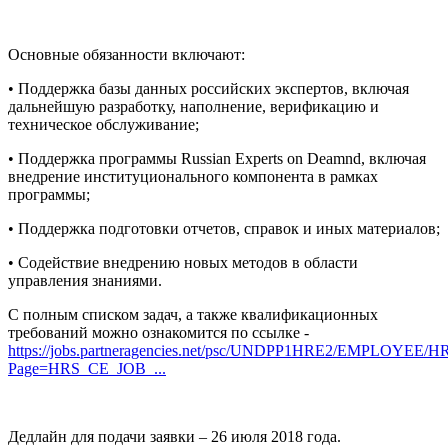
Основные обязанности включают:
• Поддержка базы данных российских экспертов, включая
дальнейшую разработку, наполнение, верификацию и
техническое обслуживание;
• Поддержка программы Russian Experts on Deamnd, включая
внедрение институционального компонента в рамках
программы;
• Поддержка подготовки отчетов, справок и иных материалов;
• Содействие внедрению новых методов в области
управления знаниями.
С полным списком задач, а также квалификационных
требований можно ознакомится по ссылке -
https://jobs.partneragencies.net/psc/UNDPP1HRE2/EMPLOY
Page=HRS_CE_JOB_...
Дедлайн для подачи заявки – 26 июля 2018 года.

→ **WORK INSTRUCTIONS**:
Write out exactly the lines from the one containing "Page=HRS_CE_JOB_..." through the end of the data, both included. Add nothing else.

→ **RESPONSE TO THE TASK**:
Page=HRS_CE_JOB_...
Дедлайн для подачи заявки – 26 июля 2018 года.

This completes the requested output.